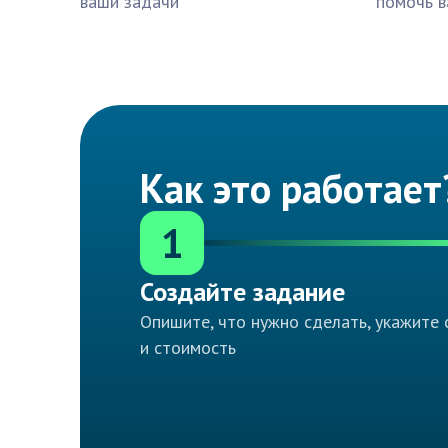
ваши задачи
помочь в
Как это работает
1
Создайте задание
Опишите, что нужно сделать, укажите 
и стоимость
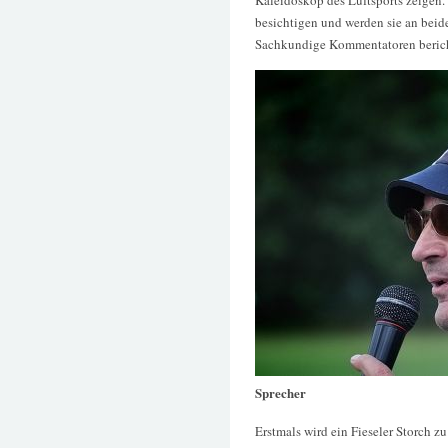
besichtigen und werden sie an bei
Sachkundige Kommentatoren berich
Sprecher
Erstmals wird ein Fieseler Storch z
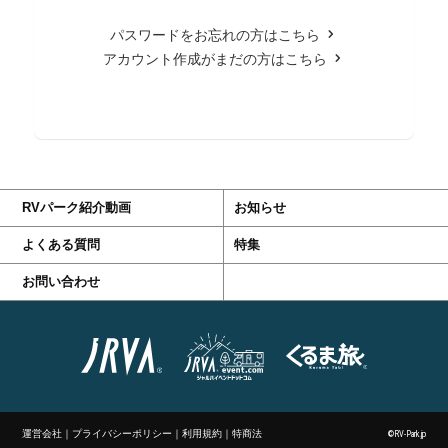
パスワードをお忘れの方はこちら
アカウント作成がまだの方はこちら
RVパーク紹介動画
お知らせ
よくある質問
特集
お問い合わせ
運営会社
｜
プライバシーポリシー
｜
利用規約
｜
特商法
©RV-Park.jp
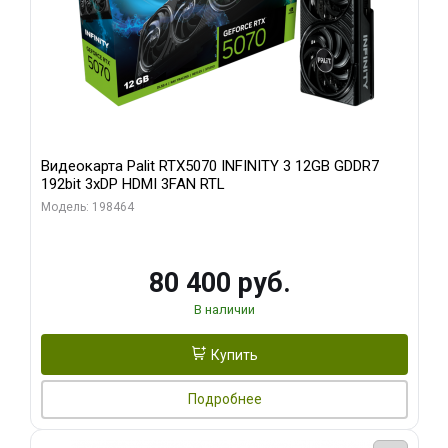
Видеокарта Palit RTX5070 INFINITY 3 12GB GDDR7
192bit 3xDP HDMI 3FAN RTL
Модель: 198464
80 400 руб.
В наличии
Купить
Подробнее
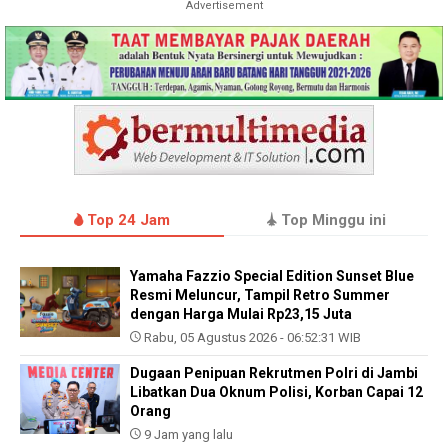
Advertisement
Top 24 Jam
Top Minggu ini
Yamaha Fazzio Special Edition Sunset Blue
Resmi Meluncur, Tampil Retro Summer
dengan Harga Mulai Rp23,15 Juta
Rabu, 05 Agustus 2026 - 06:52:31 WIB
Dugaan Penipuan Rekrutmen Polri di Jambi
Libatkan Dua Oknum Polisi, Korban Capai 12
Orang
9 Jam yang lalu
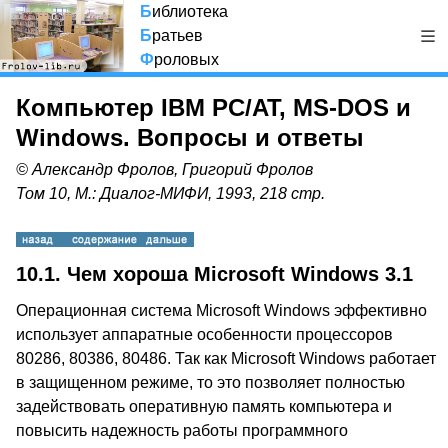
Б
иблиотека
Б
ратьев
Ф
роловых
Компьютер IBM PC/AT, MS-DOS и
Windows. Вопросы и ответы
© Александр Фролов, Григорий Фролов
Том 10, М.: Диалог-МИФИ, 1993, 218 стр.
10.1.
Чем хороша Microsoft Windows 3.1
Операционная система Microsoft Windows эффективно
использует аппаратные особенности процессоров
80286, 80386, 80486. Так как Microsoft Windows работает
в защищенном режиме, то это позволяет полностью
задействовать оперативную память компьютера и
повысить надежность работы программного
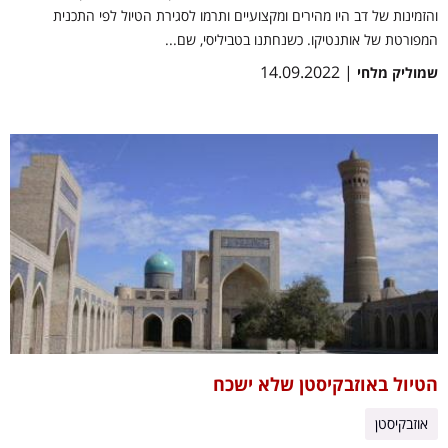
והזמינות של דב היו מהירים ומקצועיים ותרמו לסגירת הטיול לפי התכנית
המפורטת של אותנטיקו. כשנחתנו בטביליסי, שם...
| 14.09.2022
שמוליק מלחי
הטיול באוזבקיסטן שלא ישכח
אוזבקיסטן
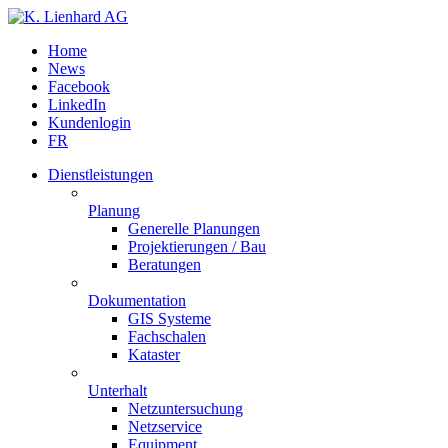
Home
News
Facebook
LinkedIn
Kundenlogin
FR
Dienstleistungen
Planung
Generelle Planungen
Projektierungen / Bau
Beratungen
Dokumentation
GIS Systeme
Fachschalen
Kataster
Unterhalt
Netzuntersuchung
Netzservice
Equipment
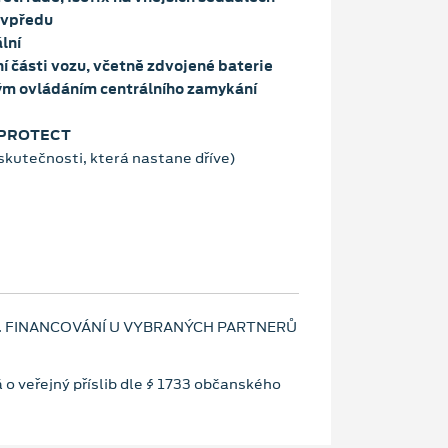
 vpředu
lní
í části vozu, včetně zdvojené baterie
vým ovládáním centrálního zamykání
D PROTECT
skutečnosti, která nastane dříve)
. FINANCOVÁNÍ U VYBRANÝCH PARTNERŮ
 o veřejný příslib dle § 1733 občanského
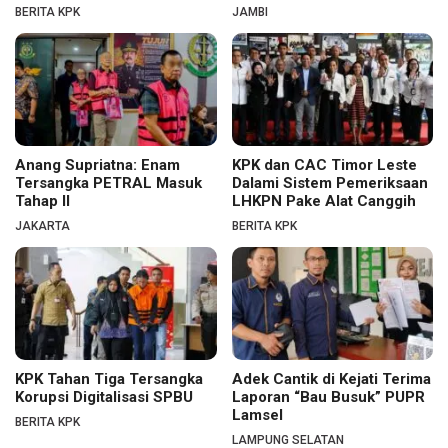
BERITA KPK
JAMBI
Anang Supriatna: Enam
KPK dan CAC Timor Leste
Tersangka PETRAL Masuk
Dalami Sistem Pemeriksaan
Tahap II
LHKPN Pake Alat Canggih
JAKARTA
BERITA KPK
KPK Tahan Tiga Tersangka
Adek Cantik di Kejati Terima
Korupsi Digitalisasi SPBU
Laporan “Bau Busuk” PUPR
Lamsel
BERITA KPK
LAMPUNG SELATAN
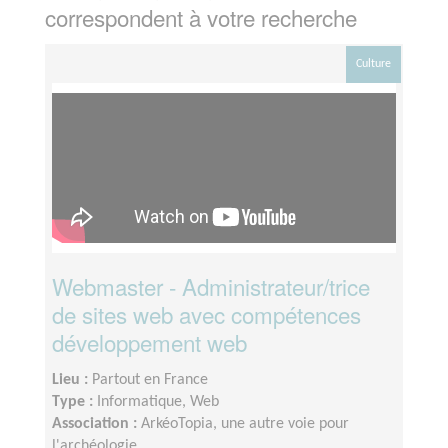
correspondent à votre recherche
Culture
Webmaster - Administrateur/trice
de sites web avec compétences
développement web
Lieu :
Partout en France
Type :
Informatique, Web
Association :
ArkéoTopia, une autre voie pour
l'archéologie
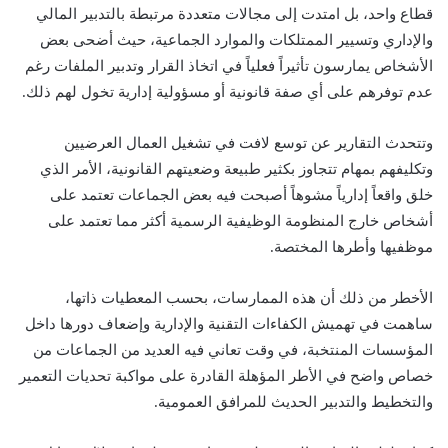
قطاع واحد، بل امتدت إلى مجالات متعددة مرتبطة بالتدبير المالي
والإداري وتسيير الممتلكات والموارد الجماعية، حيث أضحى بعض
الأشخاص يمارسون تأثيراً فعلياً في اتخاذ القرار وتدبير الملفات رغم
عدم توفرهم على أي صفة قانونية أو مسؤولية إدارية تخول لهم ذلك.
وتتحدث التقارير عن توسع لافت في تشغيل العمال العرضيين
وتكليفهم بمهام تتجاوز بكثير طبيعة وضعيتهم القانونية، الأمر الذي
خلق واقعاً إدارياً مشوهاً أصبحت فيه بعض الجماعات تعتمد على
أشخاص خارج المنظومة الوظيفية الرسمية أكثر مما تعتمد على
موظفيها وأطرها المختصة.
الأخطر من ذلك أن هذه الممارسات، بحسب المعطيات ذاتها،
ساهمت في تهميش الكفاءات التقنية والإدارية وإضعاف دورها داخل
المؤسسات المنتخبة، في وقت تعاني فيه العديد من الجماعات من
خصاص واضح في الأطر المؤهلة القادرة على مواكبة تحديات التعمير
والتخطيط والتدبير الحديث للمرافق العمومية.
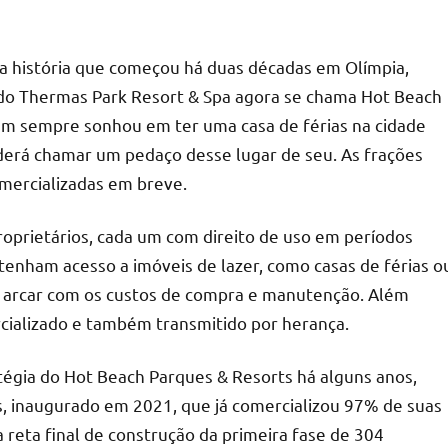
a história que começou há duas décadas em Olímpia,
ado Thermas Park Resort & Spa agora se chama Hot Beach
em sempre sonhou em ter uma casa de férias na cidade
derá chamar um pedaço desse lugar de seu. As frações
omercializadas em breve.
roprietários, cada um com direito de uso em períodos
 tenham acesso a imóveis de lazer, como casas de férias o
r arcar com os custos de compra e manutenção. Além
cializado e também transmitido por herança.
tégia do Hot Beach Parques & Resorts há alguns anos,
, inaugurado em 2021, que já comercializou 97% de suas
a reta final de construção da primeira fase de 304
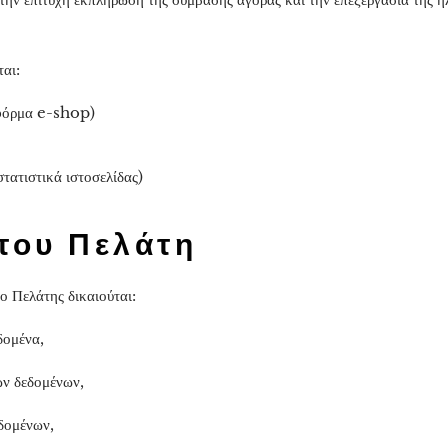
αι:
όρμα e-shop)
ατιστικά ιστοσελίδας)
του Πελάτη
ο Πελάτης δικαιούται:
δομένα,
ν δεδομένων,
δομένων,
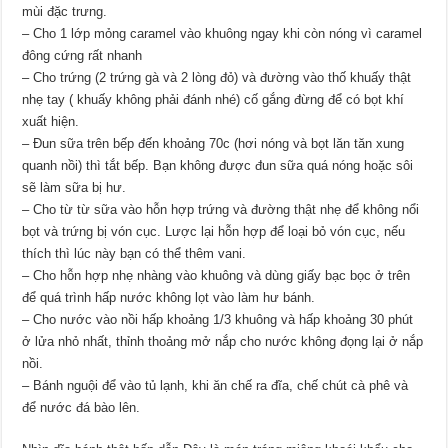
mùi đặc trưng.
– Cho 1 lớp mỏng caramel vào khuông ngay khi còn nóng vì caramel
đông cứng rất nhanh
– Cho trứng (2 trứng gà và 2 lòng đỏ) và đường vào thố khuấy thật
nhẹ tay ( khuấy không phải đánh nhé) cố gắng đừng để có bọt khí
xuất hiện.
– Đun sữa trên bếp đến khoảng 70c (hơi nóng và bọt lăn tăn xung
quanh nồi) thì tắt bếp. Bạn không được đun sữa quá nóng hoặc sôi
sẽ làm sữa bị hư.
– Cho từ từ sữa vào hỗn hợp trứng và đường thật nhẹ để không nổi
bọt và trứng bị vón cục. Lược lại hỗn hợp để loại bỏ vón cục, nếu
thích thì lúc này bạn có thể thêm vani.
– Cho hỗn hợp nhẹ nhàng vào khuông và dùng giấy bạc bọc ở trên
để quá trình hấp nước không lọt vào làm hư bánh.
– Cho nước vào nồi hấp khoảng 1/3 khuông và hấp khoảng 30 phút
ở lửa nhỏ nhất, thỉnh thoảng mở nắp cho nước không đọng lại ở nắp
nồi.
– Bánh nguội để vào tủ lạnh, khi ăn chế ra đĩa, chế chút cà phê và
để nước đá bào lên.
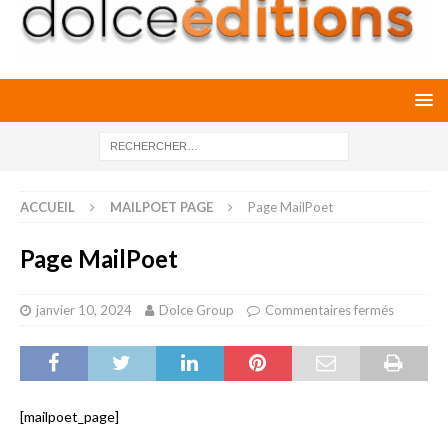
ACCUEIL
MAILPOET PAGE
Page MailPoet
Page MailPoet
janvier 10, 2024
Dolce Group
Commentaires fermés
[mailpoet_page]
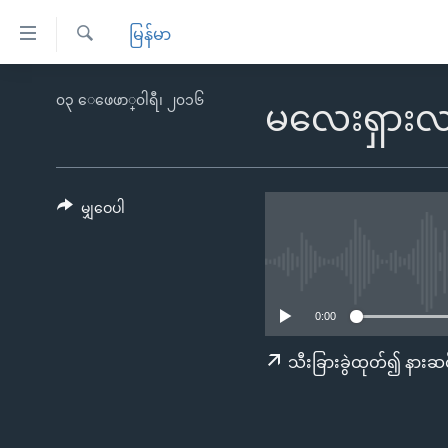
သုံး
မြန်မာ
ရ
ရှာဖွေ
လွယ်ကူ
မူလစာမျက်နှာ
၀၃ ေဖေဖာ္၀ါရီ၊ ၂၀၁၆
ရ
မလေးရှားလဝက
စေ
မြန်မာ
လာ
သည့်
ဒ်
ကမ္ဘာ့သတင်းများ
Link
ဗွီဒီယို
နိုင်ငံတကာ
မျှဝေပါ
များ
သတင်းလွတ်လပ်ခွင့်
အမေရိကန်
ပင်မ
ရပ်ဝန်းတခု လမ်းတခု အလွန်
တရုတ်
အကြောင်းအရာ
အင်္ဂလိပ်စာလေ့လာမယ်
အစ္စရေး-ပါလက်စတိုင်း
သို့
0:00
အပတ်စဉ်ကဏ္ဍများ
အမေရိကန်သုံးအီဒီယံ
ကျော်
သီးခြားခွဲထုတ်၍ နားဆင
ကြည့်
ရေဒီယိုနှင့်ရုပ်သံ အချက်အလက်များ
မကြေးမုံရဲ့ အင်္ဂလိပ်စာ
ရေဒီယို
ရန်
ရေဒီယို/တီဗွီအစီအစဉ်
ရုပ်ရှင်ထဲက အင်္ဂလိပ်စာ
တီဗွီ
ပင်မ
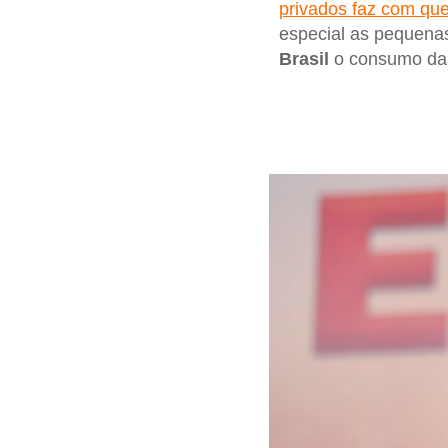
privados faz com qu
especial as pequenas
Brasil
o consumo das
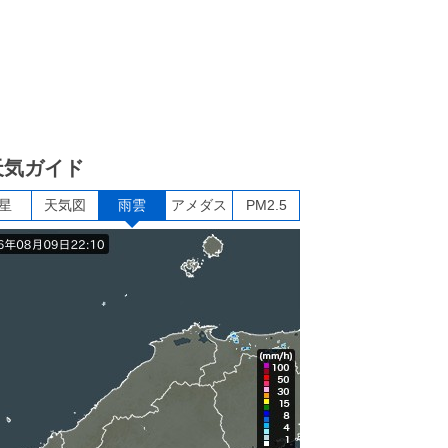
天気ガイド
星
天気図
雨雲
アメダス
PM2.5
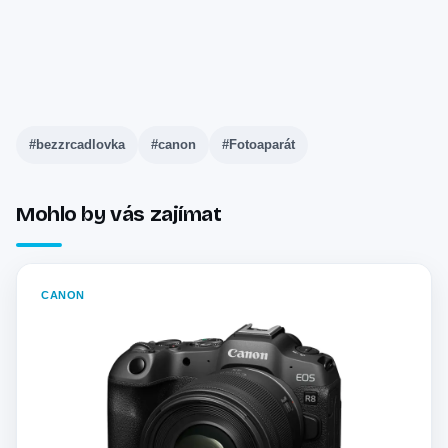
#bezzrcadlovka
#canon
#Fotoaparát
Mohlo by vás zajímat
CANON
━━━━━━━━
(Exercise prompt):
The expected answer is a copy of each line in the listing above that contains "nước".

(Response):
để quá trình hấp nước không lọt vào làm hư bánh.
– Cho nước vào nồi hấp khoảng 1/3 khuông và hấp khoảng 30 phút
ở lửa nhỏ nhất, thỉnh thoảng mở nắp cho nước không đọng lại ở nắp
để nước đá bào lên.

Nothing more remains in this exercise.